Another reasonable accommodation would be to discuss with Mike whether it would be helpful to perform all painting within the same time period. Mike could then choose to remove himself from the building for 48 hours after the inception of the painting. It is not a housing provider’s responsibility to pay for alternative housing arrangements if Mike decides to leave the building for a few days whenever painting is planned.  Another discussion topic with Mike is whether a different type of paint would significantly decrease his reaction. If so, and if the price of the different paint is not exorbitant, a change to that type of paint would be a reasonable accommodation.

It’s important to note that these discussions with Mike to obtain a better understanding of the problem and discuss possible resolutions are required. HUD and the courts now view the “interactive process” as an essential step by housing providers during the reasonable accommodation process if the housing provider plans to deny or offer the resident an alternative accommodation.

Reasonable Accommodation Or Unreasonable?

We recently learned of a resident who requested that none of the other residents within his building use any type of chemicals within their own apartments without providing the resident with one hour prior notice. For persons with multiple chemical sensitivity this may be a preferable situation, but it is highly unlikely that this request would ever be deemed to be reasonable in multifamily housing.

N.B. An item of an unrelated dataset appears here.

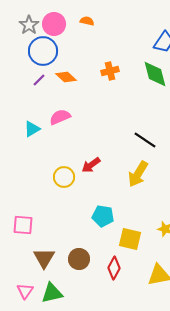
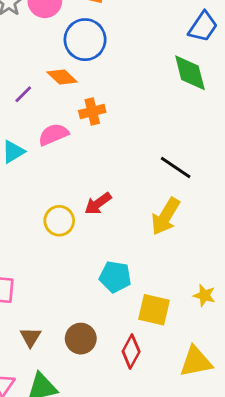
blue circle: (43, 51) -> (85, 40), moved
orange cross: (110, 71) -> (92, 111), moved
purple line: (39, 80) -> (23, 94), moved
brown triangle: (44, 258) -> (30, 337), size x0.7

While a housing provider would be justified in refusing to require such notice by other residents, it would be a reasonable accommodation to send a letter to the other residents requesting that no chemicals be used outside the apartments or in the common areas. It would also be a reasonable accommodation to provide this resident with advance notice if the housing provider will be using any chemicals in and directly outside the building.

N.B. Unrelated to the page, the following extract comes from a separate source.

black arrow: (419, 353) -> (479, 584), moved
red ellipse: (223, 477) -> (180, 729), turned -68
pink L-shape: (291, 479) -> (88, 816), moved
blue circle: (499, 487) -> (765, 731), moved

As with Mike’s situation, this type of request requires a housing provider to conduct an interactive process by having one or more conversations with the resident so that the housing provider is able to offer the most effective alternative accommodation.  

As you can see there is no cookie-cutter approach to dealing with what a reasonable accommodation is and is not. It is a broad topic that requires education and training. Reviewing potential scenarios, like the ones discussed, can also provide perspective.

Regular Fair Housing Training a Must

Property management professionals are best served when regularly trained to identify the issues and then discussed as a team. Dealing with reasonable accommodation requests can be quite dynamic. Working together as a team with an understanding of your company’s policies and procedures achieves the best results.

If you are not clear of the legal requirements, reach out to a qualified fair housing attorney when necessary. The more you know the better you will be when dealing with complex reasonable accommodation requests.